Pós-aula – Literatura e fome

A professora Ana Kiffer trouxe para as Quebradas a discussão sobre a relação entre a fome e literatura. Ela mostrou algumas das representações e significados que a fome e outras questões ligadas a alimentação assumem dentro da literatura.

Iniciando com o Antigo Testamento, a fome é o que nos separa de Deus, por fazer com que tenhamos consciência da existência de um corpo, o nosso corpo, que precisa ser nutrido, alimentado, para se manter. Ele é mortal. Se não for cuidado, morre e é isso que faz a distinção entre Deus e os homens. Deus não possui um corpo que precisa ser cuidado e alimentado, isso o torna imortal.

Na Biblia a autorização divina para o homem comer carne só vai ser concedida após o diluvio. Até este momento a alimentação deveria ser restrita aos vegetais. A carne era considerada impura. O período pós-diluvio, introduz a idéia, de que o homem é mau, porque ele é capaz de comer outros seres vivos. Inicialmente a carne comida deveria ser proveniente de um animal que não se alimentava de outro animal, evitando que o homem não fizesse uso de outro homem para se alimentar. Segundo Ana Kiffer, “a relação entre a comida e a fundação do homem é crucial. Não há como separar, nesse sentido, o que se come do que se é”.

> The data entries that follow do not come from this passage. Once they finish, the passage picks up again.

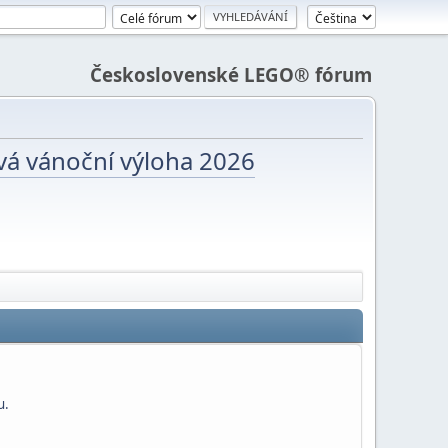
Československé LEGO® fórum
vá vánoční výloha 2026
u.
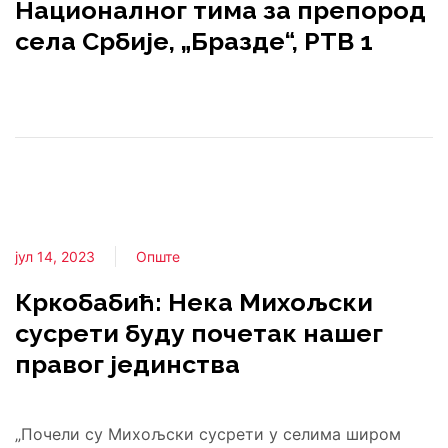
Националног тима за препород
села Србије, „Бразде“, РТВ 1
јул 14, 2023
Опште
Кркобабић: Нека Михољски
сусрети буду почетак нашег
правог јединства
„Почели су Михољски сусрети у селима широм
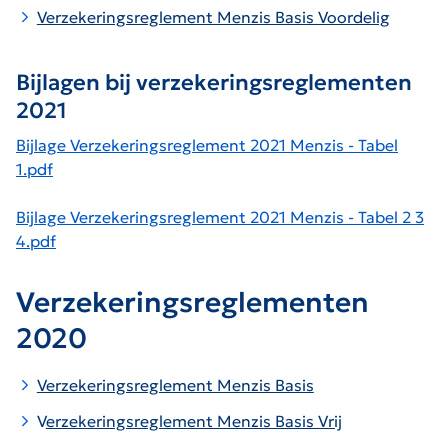
Verzekeringsreglement Menzis Basis Voordelig
Bijlagen bij verzekeringsreglementen
2021
Bijlage Verzekeringsreglement 2021 Menzis - Tabel
1.pdf
Bijlage Verzekeringsreglement 2021 Menzis - Tabel 2 3
4.pdf
Verzekeringsreglementen
2020
Verzekeringsreglement Menzis Basis
V
erzekeringsreglement Menzis Basis Vrij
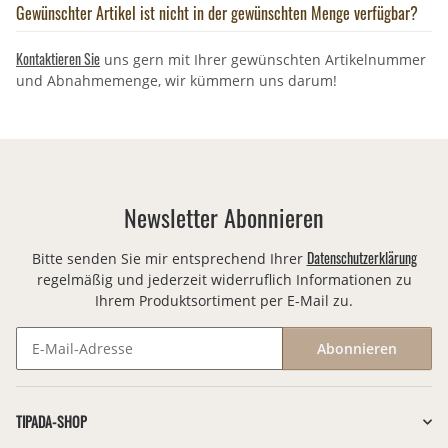
Gewünschter Artikel ist nicht in der gewünschten Menge verfügbar?
Kontaktieren Sie
uns gern mit Ihrer gewünschten Artikelnummer
und Abnahmemenge, wir kümmern uns darum!
Newsletter Abonnieren
Datenschutzerklärung
Bitte senden Sie mir entsprechend Ihrer
regelmäßig und jederzeit widerruflich Informationen zu
Ihrem Produktsortiment per E-Mail zu.
Abonnieren
Newsletter Abonnieren
TIPADA-SHOP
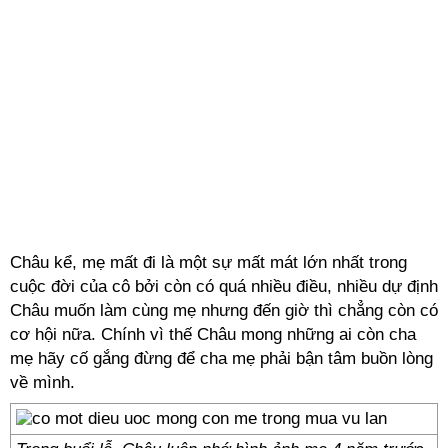
Châu kể, mẹ mất đi là một sự mất mát lớn nhất trong
cuộc đời của cô bởi còn có quá nhiều điều, nhiều dự định
Châu muốn làm cùng mẹ nhưng đến giờ thì chẳng còn có
cơ hội nữa. Chính vì thế Châu mong những ai còn cha
mẹ hãy cố gắng đừng để cha mẹ phải bận tâm buồn lòng
về mình.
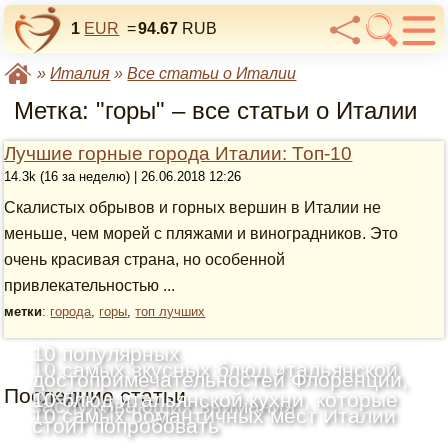
1
EUR
=
94.67
RUB
»
Италия
»
Все статьи о Италии
Метка: "горы" – все статьи о Италии
Лучшие горные города Италии: Топ-10
14.3k (16 за неделю) | 26.06.2018 12:26
Скалистых обрывов и горных вершин в Италии не
меньше, чем морей с пляжами и виноградников. Это
очень красивая страна, но особенной
привлекательностью ...
метки
:
города
,
горы
,
топ лучших
10 популярных
10 самых вкусных блюд итальянской
достопримечательностей Флоренции,
Последние статьи
кухни
10 блюд итальянской кухни, которые
заслуживающих внимания
10 самых романтичных мест Италии
стоит попробовать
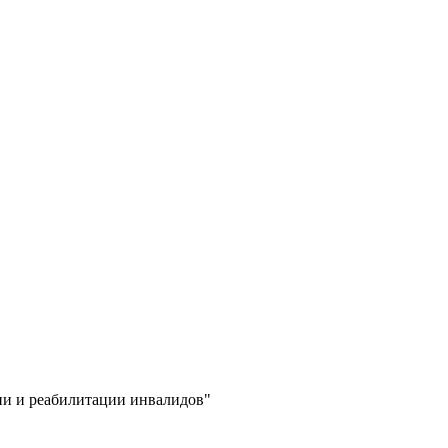
ии и реабилитации инвалидов"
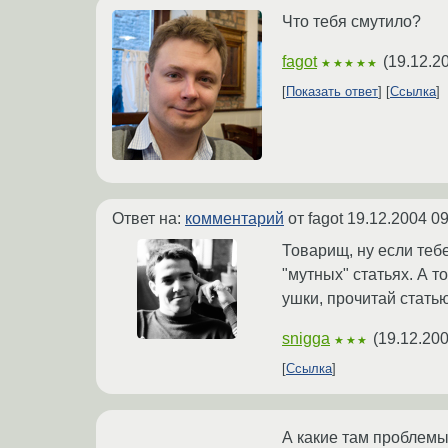
Что тебя смутило?
fagot
(
19.12.2
★★★★★
Показать ответ
Ссылка
Ответ на:
комментарий
от fagot
19.12.2004 09
Товарищ, ну если тебе
"мутных" статьях. А т
ушки, прочитай статью
snigga
(
19.12.200
★★★
Ссылка
А какие там проблемы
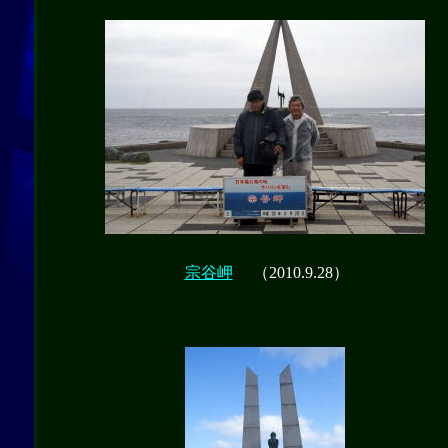
宗谷岬
（2010.9.28）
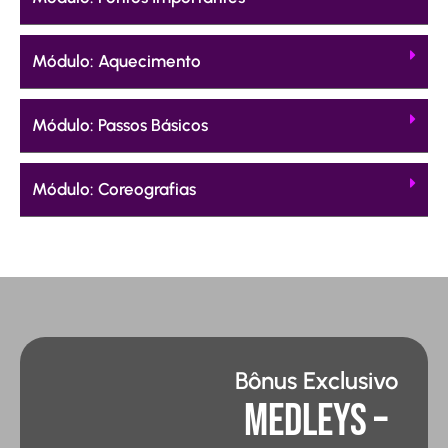
Módulo: Aquecimento
Módulo: Passos Básicos
Módulo: Coreografias
Bônus Exclusivo
Medleys –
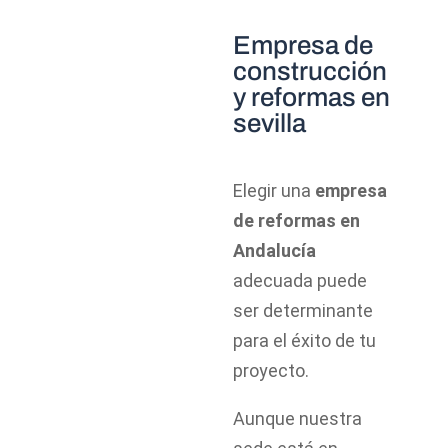
Empresa de
construcción
y reformas en
sevilla
Elegir una
empresa
de reformas en
Andalucía
adecuada puede
ser determinante
para el éxito de tu
proyecto.
Aunque nuestra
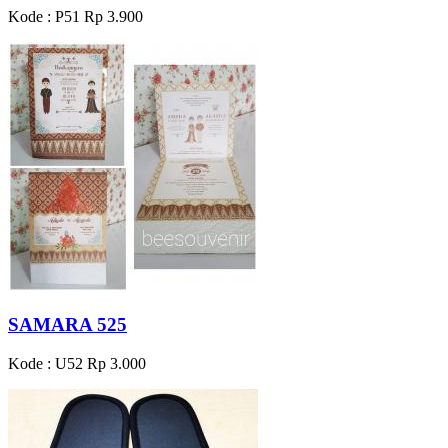
Kode : P51
Rp 3.900
SAMARA 525
Kode : U52
Rp 3.000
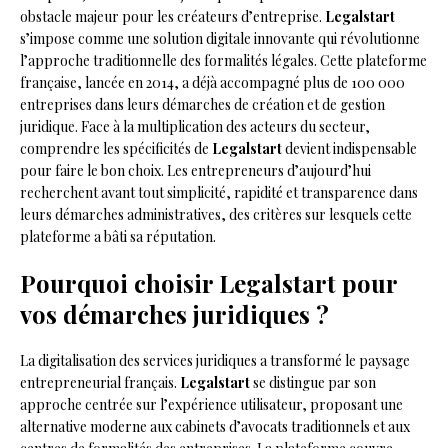
obstacle majeur pour les créateurs d’entreprise.
Legalstart
s’impose comme une solution digitale innovante qui révolutionne
l’approche traditionnelle des formalités légales. Cette plateforme
française, lancée en 2014, a déjà accompagné plus de 100 000
entreprises dans leurs démarches de création et de gestion
juridique. Face à la multiplication des acteurs du secteur,
comprendre les spécificités de
Legalstart
devient indispensable
pour faire le bon choix. Les entrepreneurs d’aujourd’hui
recherchent avant tout simplicité, rapidité et transparence dans
leurs démarches administratives, des critères sur lesquels cette
plateforme a bâti sa réputation.
Pourquoi choisir Legalstart pour
vos démarches juridiques ?
La digitalisation des services juridiques a transformé le paysage
entrepreneurial français.
Legalstart
se distingue par son
approche centrée sur l’expérience utilisateur, proposant une
alternative moderne aux cabinets d’avocats traditionnels et aux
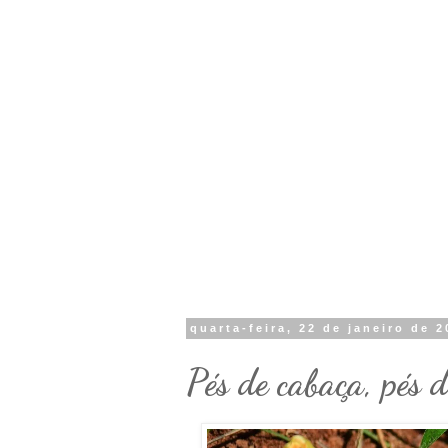
quarta-feira, 22 de janeiro de 
Pés de cabaça, pés 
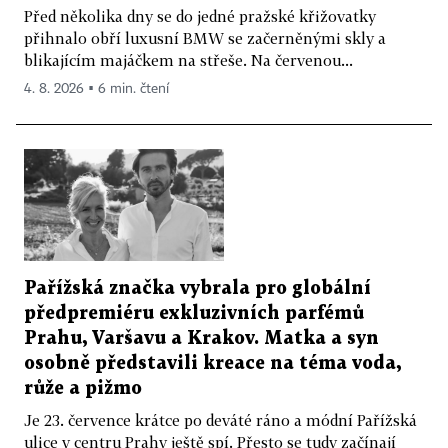
Před několika dny se do jedné pražské křižovatky
přihnalo obří luxusní BMW se začerněnými skly a
blikajícím majáčkem na střeše. Na červenou...
4. 8. 2026 ▪ 6 min. čtení
Pařížská značka vybrala pro globální
předpremiéru exkluzivních parfémů
Prahu, Varšavu a Krakov. Matka a syn
osobně představili kreace na téma voda,
růže a pižmo
Je 23. července krátce po deváté ráno a módní Pařížská
ulice v centru Prahy ještě spí. Přesto se tudy začínají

A fome é o afeto universal, uma vez que, mesmo aqueles  que têm o que comer, têm fome. Trazendo a discussão para o ponto de vista do filosofo francês Jérôme Thélot, a fome é o que vai fazer com que o mundo pertença aos homens. Já que a fundação do mundo, se dá a partir do que é ou não é permitido aos homens comerem. Para o filosofo a relação entre a fome e a palavra é continua. Falar dá a fome quase a mesma satisfação que a comida.

Mas de que maneira a cultura brasileira vem contribuindo para a reflexão sobre a fome?

No Brasil, até a década de 1930, havia um tabu em relação a fome, que limitava o que era dito sobre ela. Esse tabu, estava pautado sobre dois aspectos: no lucro que a fome gera à determinados grupos sociais; na vergonha que sentimos da fome, comparada àquela que sentimos da nossa sexualidade. Estamos acostumados a reprimir nossos sentimentos mais primordiais. Foi um pensador pernambucano; Josué de Castro (1908-1973), que em seu livro A Geografia da Fome, lançado em 1946, se debruçou sobre esta questão e revelou ao mundo a importância de mapear a fome, entender a relaçnao que ela tem com meio ambiente e com a economia.

Depois a professora falou da geração de 30 na literatura. Momento em que os artistas burgueses se viram autorizados a falar da miséria e do sofrimento do outro. Porque para escrever é preciso comer. Destacou que Carolina Maria de Jesus (1914 -1977) é a primeira voz que se coloca como personagem da sua história. Entretanto, Ana Kiffer demonstrou, a partir de uma carta escrita para Portinari, que Graciliano Ramos (1892-1953) foi o único autor desta geração, a perceber a ingenuidade que havia em acreditar ser possível representar a dor do outro. Assista este momento que está registrado no vídeo.

Segundo o depoimento da quebradeira Iris Medeiros, que conduziu um trabalho em grupo, essa foi a conclusão a que chegaram após a observação de uma da obra Retirantes de Candido Portinari (1903-1962), a fome representa a esperança.

É preciso alimentar nosso senso crítico, a fim de, conseguir responder de onde vem a fome e para onde ela nos conduz. Temos que ler, perguntar e questionar a história da literatura para que a representação da fome, possa ser a esperança e a concretização da mudança na vida de muitas pessoas.